A pause. A quiet sigh.

"Alright," he said. "I'm listening."

I exhaled. Every version of this I had rehearsed in my head for the past hour just — disappeared. I was standing in the dark with nothing.

"Last night something happened. Something I didn't plan and didn't fully choose and I know that sounds like a lot but I need you to hear the whole thing before you say anything, okay? The whole thing."

"Mmm."

Low. Slow.

Wrong.

I froze.

"What was that?"

"Nothing. Keep talking."

"David, you're lying."

"I'm not—just keep going."

Something was pulling tight in my chest. "You sound off."

"I'm fine."

"No you're not."

"Alessia, I said I'm fine—" Sharper that time. Too quick.

And then I heard it.

Underneath his breathing. Soft. Breathless. Unmistakable.

A woman's voice.

I pulled the phone away from my ear and just — stared at it. Like it had done something to me personally. Like it had bit me.

I put it back slowly.

"David." Flat as I could make it. "What are you doing right now."

"...What?"

"Don't lie to me. Don't even start. I need you to tell me the truth right now."

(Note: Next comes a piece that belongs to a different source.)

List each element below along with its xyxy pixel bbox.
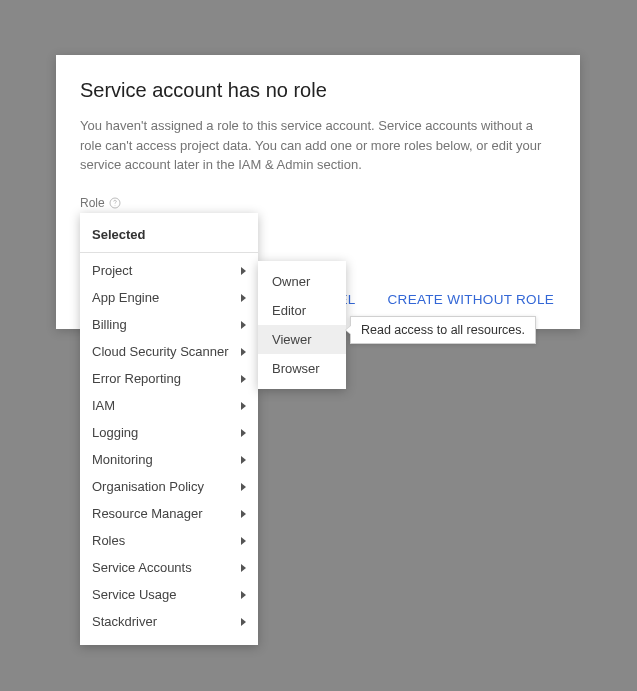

Silence. The kind that says everything. The sound in the background didn't stop. My fingers were gripping the phone so hard the edge was cutting into my palm and I did not loosen my grip.

I laughed. One short, cold sound. "Are you serious. You are seriously doing this right now."

"Alessia—"

"You didn't hang up." I said it quiet. Deliberate. "Your phone never disconnected. I heard everything. So do not stand there and try to find something to say because there is nothing that helps you right now."

I ended the call.

It was raining.

Cold and coming down hard and I was already soaked through half a block from the apartment and I did not care at all. My feet just kept moving. Six blocks. Wet pavement. Orange streetlights sitting in the puddles under my shoes. Wind.

I knocked.

Nothing.

Knocked again, hard, felt it in my knuckles.

Tried the handle.

Unlocked. Of course.

"David?"

Dark apartment. My voice came back off the walls.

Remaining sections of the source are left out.